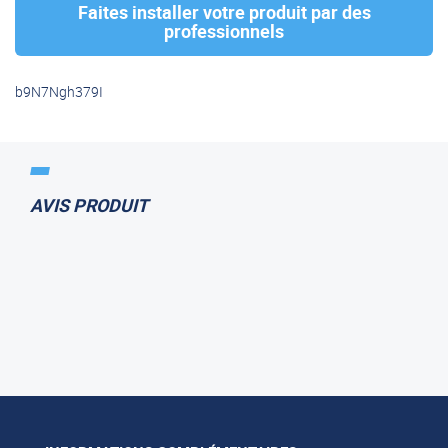
Faites installer votre produit par des
professionnels
b9N7Ngh379I
AVIS PRODUIT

- Exercise requirements -
Output the data above exactly. Drop every picture.

- Result below -
Faites installer votre produit par des
professionnels
b9N7Ngh379I
AVIS PRODUIT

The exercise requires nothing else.